[DATA PROVIDED — start]

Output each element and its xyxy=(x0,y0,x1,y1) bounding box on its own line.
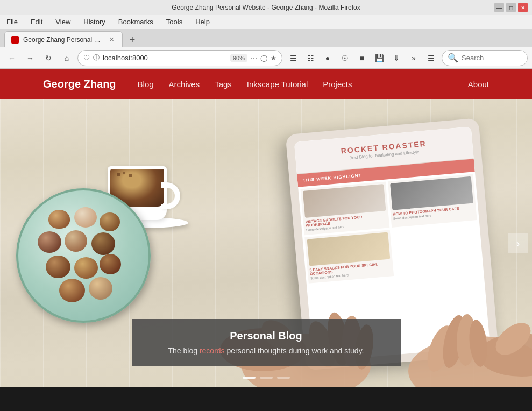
zoom-level: 90% xyxy=(230,54,247,62)
chocolate-3 xyxy=(100,212,120,231)
shield-icon: 🛡 xyxy=(83,54,90,62)
home-button[interactable]: ⌂ xyxy=(59,51,74,66)
slide-text-highlight: records xyxy=(200,346,225,355)
chocolate-6 xyxy=(91,232,115,255)
tablet-article-3: 5 EASY SNACKS FOR YOUR SPECIAL OCCASIONS… xyxy=(304,230,394,283)
search-bar[interactable]: 🔍 xyxy=(442,50,528,66)
menu-file[interactable]: File xyxy=(4,17,20,27)
tablet-blog-info: ROCKET ROASTER Best Blog for Marketing a… xyxy=(341,139,427,161)
info-icon: ⓘ xyxy=(93,53,100,62)
menu-help[interactable]: Help xyxy=(193,17,212,27)
nav-projects[interactable]: Projects xyxy=(323,80,352,89)
nav-tags[interactable]: Tags xyxy=(215,80,232,89)
hero-slider: ROCKET ROASTER Best Blog for Marketing a… xyxy=(0,99,532,387)
search-input[interactable] xyxy=(462,54,522,62)
download-icon[interactable]: ⇓ xyxy=(389,51,404,66)
website-content: George Zhang Blog Archives Tags Inkscape… xyxy=(0,69,532,387)
menu-bookmarks[interactable]: Bookmarks xyxy=(116,17,155,27)
site-brand[interactable]: George Zhang xyxy=(43,78,116,90)
slider-dot-3[interactable] xyxy=(277,377,290,379)
chocolate-plate xyxy=(16,188,151,323)
nav-archives[interactable]: Archives xyxy=(169,80,200,89)
library-icon[interactable]: ☰ xyxy=(286,51,301,66)
save-icon[interactable]: 💾 xyxy=(372,51,387,66)
account-icon[interactable]: ● xyxy=(320,51,335,66)
tab-favicon xyxy=(11,36,19,44)
minimize-button[interactable]: — xyxy=(494,3,504,12)
slide-text-prefix: The blog xyxy=(168,346,200,355)
chocolate-4 xyxy=(38,231,61,253)
new-tab-button[interactable]: + xyxy=(125,32,140,47)
hamburger-icon[interactable]: ☰ xyxy=(423,51,438,66)
more-tools-icon[interactable]: » xyxy=(406,51,421,66)
chocolate-8 xyxy=(74,257,98,279)
toolbar-icons: ☰ ☷ ● ☉ ■ 💾 ⇓ » ☰ xyxy=(286,51,438,66)
slider-next-button[interactable]: › xyxy=(508,233,528,253)
menu-tools[interactable]: Tools xyxy=(164,17,185,27)
menu-history[interactable]: History xyxy=(81,17,107,27)
forward-button[interactable]: → xyxy=(23,51,38,66)
star-icon[interactable]: ★ xyxy=(271,54,276,62)
shield2-icon[interactable]: ☉ xyxy=(337,51,352,66)
tablet-highlight-text: THIS WEEK HIGHLIGHT xyxy=(303,173,362,183)
site-nav-links: Blog Archives Tags Inkscape Tutorial Pro… xyxy=(138,80,468,89)
url-bar[interactable]: 🛡 ⓘ 90% ⋯ ◯ ★ xyxy=(77,50,282,66)
browser-title-bar: George Zhang Personal Website - George Z… xyxy=(0,0,532,15)
restore-button[interactable]: ◻ xyxy=(506,3,516,12)
tablet-article-img-3 xyxy=(307,232,391,266)
reader-icon[interactable]: ☷ xyxy=(303,51,318,66)
tab-close-button[interactable]: ✕ xyxy=(107,36,116,44)
chocolate-5 xyxy=(65,230,87,252)
back-button[interactable]: ← xyxy=(4,51,19,66)
cup-handle xyxy=(161,182,180,209)
reload-button[interactable]: ↻ xyxy=(41,51,56,66)
chocolate-1 xyxy=(48,210,70,229)
slider-dot-1[interactable] xyxy=(243,377,256,379)
tablet-article-2: HOW TO PHOTOGRAPH YOUR CAFE Some descrip… xyxy=(388,174,477,227)
search-icon: 🔍 xyxy=(448,53,458,63)
browser-title: George Zhang Personal Website - George Z… xyxy=(172,4,360,11)
slide-text-suffix: personal thoughts during work and study. xyxy=(225,346,364,355)
window-controls: — ◻ ✕ xyxy=(494,3,528,12)
nav-about[interactable]: About xyxy=(468,80,489,89)
nav-inkscape[interactable]: Inkscape Tutorial xyxy=(247,80,308,89)
tablet-articles: VINTAGE GADGETS FOR YOUR WORKSPACE Some … xyxy=(298,172,484,286)
menu-bar: File Edit View History Bookmarks Tools H… xyxy=(0,15,532,29)
slide-title: Personal Blog xyxy=(164,330,368,342)
chocolate-7 xyxy=(46,256,70,278)
site-navbar: George Zhang Blog Archives Tags Inkscape… xyxy=(0,69,532,99)
tab-bar: George Zhang Personal Websit ✕ + xyxy=(0,29,532,47)
pocket-icon[interactable]: ◯ xyxy=(260,54,267,62)
nav-bar: ← → ↻ ⌂ 🛡 ⓘ 90% ⋯ ◯ ★ ☰ ☷ ● ☉ ■ 💾 ⇓ » ☰ … xyxy=(0,47,532,69)
close-button[interactable]: ✕ xyxy=(518,3,528,12)
slider-dots xyxy=(243,377,290,379)
chocolate-2 xyxy=(74,207,97,228)
more-options-icon[interactable]: ⋯ xyxy=(251,54,257,62)
tablet-article-1: VINTAGE GADGETS FOR YOUR WORKSPACE Some … xyxy=(300,182,389,235)
chocolate-10 xyxy=(59,279,85,302)
slider-dot-2[interactable] xyxy=(260,377,273,379)
chocolate-11 xyxy=(89,277,112,300)
tablet-article-img-2 xyxy=(390,176,473,210)
browser-tab-active[interactable]: George Zhang Personal Websit ✕ xyxy=(4,31,123,47)
nav-blog[interactable]: Blog xyxy=(138,80,154,89)
url-input[interactable] xyxy=(103,54,227,62)
slider-caption: Personal Blog The blog records personal … xyxy=(132,319,401,366)
menu-view[interactable]: View xyxy=(53,17,73,27)
container-icon[interactable]: ■ xyxy=(354,51,370,66)
slide-text: The blog records personal thoughts durin… xyxy=(164,346,368,355)
tab-title: George Zhang Personal Websit xyxy=(23,36,103,44)
chocolate-9 xyxy=(100,254,121,274)
menu-edit[interactable]: Edit xyxy=(29,17,45,27)
tablet-article-img-1 xyxy=(303,184,386,218)
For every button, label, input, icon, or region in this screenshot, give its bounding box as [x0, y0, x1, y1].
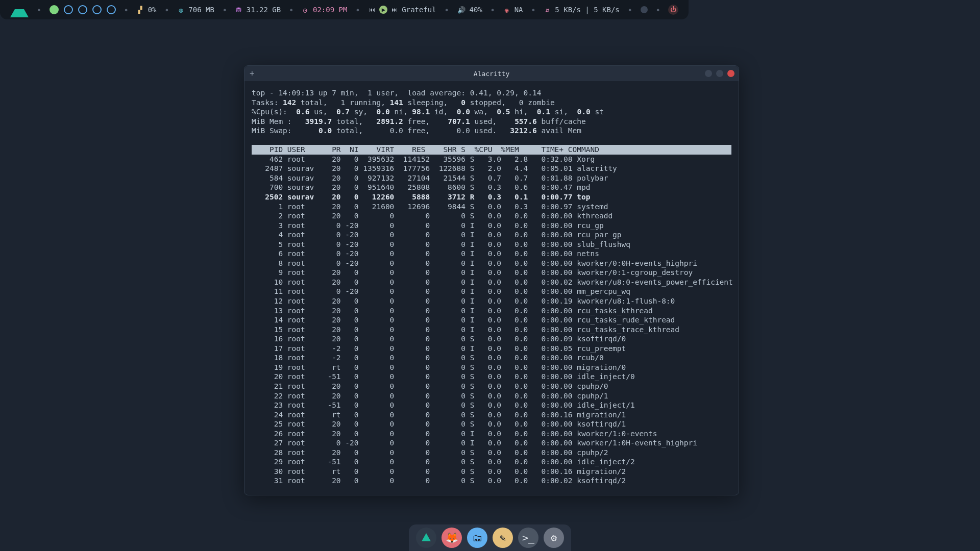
dock-app-settings[interactable]: ⚙ — [544, 528, 564, 548]
minimize-button[interactable] — [705, 70, 712, 77]
chart-icon: ▞ — [137, 6, 144, 14]
dock-app-editor[interactable]: ✎ — [493, 528, 513, 548]
cpu-value: 0% — [148, 6, 157, 14]
volume-value: 40% — [470, 6, 482, 14]
separator-dot: ● — [166, 8, 168, 12]
volume-module[interactable]: 🔊40% — [453, 6, 486, 14]
clock-value: 02:09 PM — [313, 6, 347, 14]
separator-dot: ● — [125, 8, 128, 12]
separator-dot: ● — [629, 8, 631, 12]
network-value: 5 KB/s | 5 KB/s — [555, 6, 619, 14]
window-titlebar[interactable]: + Alacritty — [244, 66, 739, 81]
separator-dot: ● — [290, 8, 292, 12]
terminal-output[interactable]: top - 14:09:13 up 7 min, 1 user, load av… — [244, 81, 739, 495]
memory-icon: ◍ — [177, 6, 184, 14]
window-title: Alacritty — [244, 70, 739, 78]
volume-icon: 🔊 — [457, 6, 465, 14]
dock-app-files[interactable]: 🗂 — [467, 528, 487, 548]
network-module[interactable]: ⇵5 KB/s | 5 KB/s — [540, 6, 623, 14]
clock-icon: ◷ — [302, 6, 309, 14]
power-button[interactable]: ⏻ — [664, 5, 682, 15]
separator-dot: ● — [446, 8, 448, 12]
status-bar: ● ● ▞0% ● ◍706 MB ● ⛃31.22 GB ● ◷02:09 P… — [0, 0, 689, 19]
separator-dot: ● — [38, 8, 40, 12]
workspace-5[interactable] — [107, 5, 116, 14]
close-button[interactable] — [727, 70, 734, 77]
workspace-switcher[interactable] — [45, 5, 120, 14]
maximize-button[interactable] — [716, 70, 723, 77]
editor-icon: ✎ — [500, 532, 506, 544]
updates-icon: ◉ — [503, 6, 510, 14]
arch-icon — [422, 533, 431, 541]
ram-module[interactable]: ◍706 MB — [173, 6, 218, 14]
updates-module[interactable]: ◉NA — [499, 6, 527, 14]
dock-app-terminal[interactable]: >_ — [518, 528, 538, 548]
separator-dot: ● — [224, 8, 226, 12]
arch-icon — [10, 0, 29, 17]
cpu-module[interactable]: ▞0% — [133, 6, 161, 14]
disk-module[interactable]: ⛃31.22 GB — [231, 6, 285, 14]
workspace-3[interactable] — [78, 5, 87, 14]
window-buttons — [705, 70, 734, 77]
terminal-window: + Alacritty top - 14:09:13 up 7 min, 1 u… — [244, 65, 739, 495]
dock-app-launcher[interactable] — [416, 528, 436, 548]
dock-app-firefox[interactable]: 🦊 — [442, 528, 462, 548]
workspace-1[interactable] — [50, 5, 59, 14]
separator-dot: ● — [532, 8, 535, 12]
tray-icon — [641, 6, 648, 13]
workspace-2[interactable] — [64, 5, 73, 14]
clock-module[interactable]: ◷02:09 PM — [298, 6, 351, 14]
disk-value: 31.22 GB — [247, 6, 281, 14]
tray-indicator[interactable] — [636, 6, 652, 13]
dock: 🦊 🗂 ✎ >_ ⚙ — [409, 524, 571, 551]
firefox-icon: 🦊 — [446, 532, 458, 544]
new-tab-button[interactable]: + — [250, 69, 255, 78]
power-icon: ⏻ — [668, 5, 678, 15]
media-prev-button[interactable]: ⏮ — [368, 6, 376, 14]
arch-menu[interactable] — [6, 1, 33, 18]
media-play-button[interactable]: ▶ — [379, 6, 387, 14]
separator-dot: ● — [492, 8, 494, 12]
media-controls: ⏮ ▶ ⏭ Grateful — [364, 6, 440, 14]
workspace-4[interactable] — [92, 5, 102, 14]
media-next-button[interactable]: ⏭ — [390, 6, 399, 14]
separator-dot: ● — [356, 8, 359, 12]
files-icon: 🗂 — [472, 532, 482, 544]
gear-icon: ⚙ — [551, 532, 557, 544]
separator-dot: ● — [657, 8, 659, 12]
disk-icon: ⛃ — [235, 6, 242, 14]
updates-value: NA — [514, 6, 523, 14]
ram-value: 706 MB — [188, 6, 214, 14]
terminal-icon: >_ — [522, 532, 534, 544]
network-icon: ⇵ — [544, 6, 551, 14]
media-title: Grateful — [402, 6, 436, 14]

[DATA PROVIDED — finish]

Please show the lines in the entries above that hold the string "search".

> _ANSWER FOR THE TASK_:
search-bar[interactable]: 🔍 xyxy=(442,50,528,66)
search-input[interactable] xyxy=(462,54,522,62)
search-icon: 🔍 xyxy=(448,53,458,63)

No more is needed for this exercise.